Knowing all this--as he must have, given his keen insight--the young
Barack Obama, chose to self-identify as Black. Arana cites his youthful
recollection from his bestselling memoir Dreams from My Father,
where he writes "I was trying to raise myself to be a black man in
America, and beyond the given of my appearance, no one around me seemed
to know exactly what that meant."
Barack's Baptism into Blackness
It is clear from his brief observation that the young Obama grappled with his identity. And how could he not when society viewed him, with his brown skin, as Black; but there was no one in his immediate family or environment--in Hawaii or Indonesia--who knew firsthand what it meant to be Black? Especially since his African father was long-gone, along with his Kenyan heritage, leaving him with only dreams of both.
Until, that is, he launched a two-pronged effort to affirm his Blackness--consciously or otherwise. First, he made it his mission to embrace his Africanity, part of which included eschewing Barry, the Anglicized version of his name, and embracing his given Swahili name, Barack. He also pointedly traveled to East Africa in search of the family and culture that his father had robbed him of.
Thus, it is not merely a matter of Barack Obama being some latter-day Tragic Mulatto, having "bought into the nomenclature" of Blackness--or "finally accepting the label that others imposed," as Arana suggests.
To the contrary, President-elect Obama deliberately migrated to, and immersed himself in the South Side of Chicago--the city founded by the Haitian (read Black) immigrant, Jean Baptist Pointe du Sable--as did countless African Americans during the Great Migration of the early 20th century, making it one of America's great bastions of Black culture and tradition.

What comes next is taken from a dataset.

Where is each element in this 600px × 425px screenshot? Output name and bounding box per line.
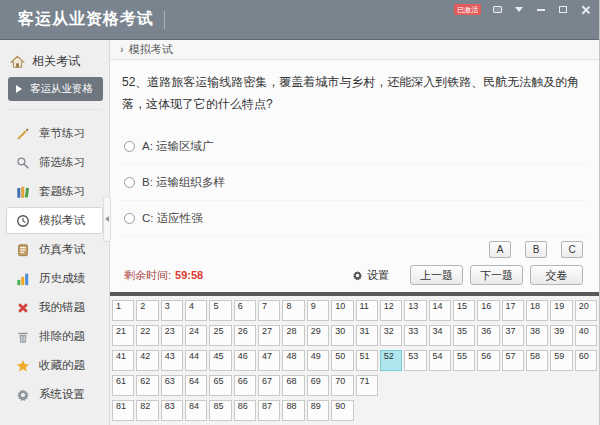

This second part of his "baptism" into American Blackness would have been necessary because this piece of his identity puzzle could not be found in Kenya. For African Americans--who are direct descendants of the African continent, and who thus bear undeniable cultural and physical remnants of Africa--are not always seen as Black by our African counterparts.
We are like twins separated at birth. Sort of.

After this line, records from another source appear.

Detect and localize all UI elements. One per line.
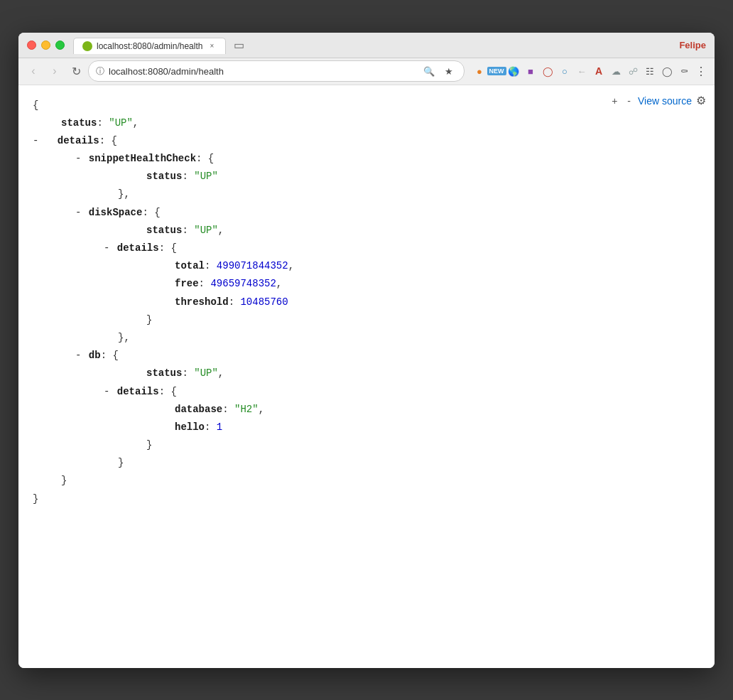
address-bar[interactable]	[109, 66, 417, 77]
maximize-button[interactable]	[55, 41, 65, 50]
title-bar: localhost:8080/admin/health × ▭ Felipe	[18, 33, 715, 58]
forward-button[interactable]: ›	[45, 62, 64, 80]
ext-bookmark2-icon[interactable]: ☍	[625, 63, 641, 79]
json-snippet-close: },	[118, 185, 715, 203]
ext-new-icon[interactable]: NEW	[489, 63, 504, 79]
zoom-minus-button[interactable]: -	[624, 94, 634, 108]
ext-back2-icon[interactable]: ←	[574, 63, 590, 79]
ext-globe-icon[interactable]: 🌎	[506, 63, 521, 79]
json-snippet-line: - snippetHealthCheck: {	[33, 150, 715, 168]
json-details-line: - details: {	[33, 132, 715, 150]
db-details-collapse[interactable]: -	[104, 383, 109, 401]
forward-icon: ›	[53, 65, 56, 77]
tab-close-button[interactable]: ×	[207, 41, 217, 51]
json-db-details-line: - details: {	[33, 383, 715, 401]
json-details-close: }	[61, 472, 715, 490]
minimize-button[interactable]	[41, 41, 50, 50]
toolbar: ‹ › ↻ ⓘ 🔍 ★ ● NEW 🌎 ■ ◯ ○ ← A ☁ ☍	[18, 58, 715, 85]
diskspace-collapse[interactable]: -	[75, 204, 81, 222]
diskspace-details-collapse[interactable]: -	[104, 239, 109, 257]
new-tab-button[interactable]: ▭	[229, 35, 249, 55]
json-diskspace-details-line: - details: {	[33, 239, 715, 257]
search-icon[interactable]: 🔍	[421, 63, 437, 79]
tab-title: localhost:8080/admin/health	[97, 41, 202, 51]
json-status-line: status: "UP",	[61, 114, 715, 132]
ext-vpn-icon[interactable]: ○	[557, 63, 572, 79]
json-db-line: - db: {	[33, 347, 715, 365]
json-database-line: database: "H2",	[175, 401, 715, 419]
json-total-line: total: 499071844352,	[175, 257, 715, 275]
bookmark-icon[interactable]: ★	[441, 63, 457, 79]
ext-camera-icon[interactable]: ⚰	[676, 63, 692, 79]
more-button[interactable]: ⋮	[693, 63, 709, 79]
json-diskspace-details-close: }	[146, 311, 715, 329]
json-viewer: { status: "UP", - details: { - snippetHe…	[33, 97, 715, 508]
db-collapse[interactable]: -	[75, 347, 81, 365]
json-hello-line: hello: 1	[175, 419, 715, 436]
traffic-lights	[27, 41, 65, 50]
settings-icon[interactable]: ⚙	[696, 94, 706, 107]
json-diskspace-close: },	[118, 329, 715, 347]
lock-icon: ⓘ	[96, 65, 104, 77]
json-free-line: free: 49659748352,	[175, 275, 715, 293]
ext-cloud-icon[interactable]: ☁	[608, 63, 624, 79]
details-collapse[interactable]: -	[33, 132, 38, 150]
ext-clock-icon[interactable]: ◯	[659, 63, 675, 79]
json-db-status: status: "UP",	[146, 365, 715, 382]
browser-window: localhost:8080/admin/health × ▭ Felipe ‹…	[18, 33, 715, 668]
active-tab[interactable]: localhost:8080/admin/health ×	[73, 38, 226, 54]
address-bar-container: ⓘ 🔍 ★	[88, 60, 465, 82]
json-threshold-line: threshold: 10485760	[175, 294, 715, 311]
ext-grid-icon[interactable]: ☷	[642, 63, 658, 79]
tab-bar: localhost:8080/admin/health × ▭	[73, 35, 706, 55]
tab-favicon	[82, 41, 92, 51]
json-db-close: }	[118, 454, 715, 472]
ext-puzzle-icon[interactable]: ■	[523, 63, 538, 79]
json-close-brace: }	[33, 490, 715, 508]
ext-opera-icon[interactable]: ◯	[540, 63, 555, 79]
json-db-details-close: }	[146, 436, 715, 454]
json-diskspace-line: - diskSpace: {	[33, 204, 715, 222]
content-area: + - View source ⚙ { status: "UP", - deta…	[18, 85, 715, 668]
browser-logo: Felipe	[679, 40, 706, 50]
snippet-collapse[interactable]: -	[75, 150, 81, 168]
ext-circle-icon[interactable]: ●	[472, 63, 487, 79]
view-source-link[interactable]: View source	[638, 95, 692, 107]
close-button[interactable]	[27, 41, 36, 50]
toolbar-extensions: ● NEW 🌎 ■ ◯ ○ ← A ☁ ☍ ☷ ◯ ⚰ ⋮	[472, 63, 709, 79]
back-button[interactable]: ‹	[24, 62, 43, 80]
refresh-icon: ↻	[72, 65, 81, 78]
content-toolbar: + - View source ⚙	[609, 94, 706, 108]
json-diskspace-status: status: "UP",	[146, 222, 715, 239]
json-snippet-status: status: "UP"	[146, 168, 715, 185]
refresh-button[interactable]: ↻	[67, 62, 85, 80]
zoom-plus-button[interactable]: +	[609, 94, 620, 108]
back-icon: ‹	[31, 65, 35, 77]
ext-font-icon[interactable]: A	[591, 63, 607, 79]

This is an open secret which I touch upon in my essay in Diverse Issues in Higher Education, "Not Just One Dark Body: Scaling the Intercultural Mountain in the HBCU Classroom," and which I am presently expanding into a forthcoming book on the social and cultural dynamics of the peoples of the African Diaspora. Such is its importance.
Langston Hughes in Context--The Pot Tells the Kettle It's Not Black
It is this phenomenon to which Langston Hughes was alluding in the oft-cited excerpt taken from his first memoir The Big Sea, which ironically Arana unwittingly referenced in her article to buttress her curious point that "it doesn't have to be this way," that Obama should, like Hughes, basically accept his brownness.
"Unfortunately, I am not black. There are lots of different kinds of blood in our family. But here in the United States, the word 'Negro' is used to mean anyone who has any Negro blood at all in his veins...I am brown," Hughes mused.
Unfortunately, Arana left out the word "unfortunately" in her citation. And she omitted the part about the pain he felt upon finally reaching "the great Africa" of his dreams--"Motherland of the Negro peoples"-- only to have his African brethren and sisters question his Blackness.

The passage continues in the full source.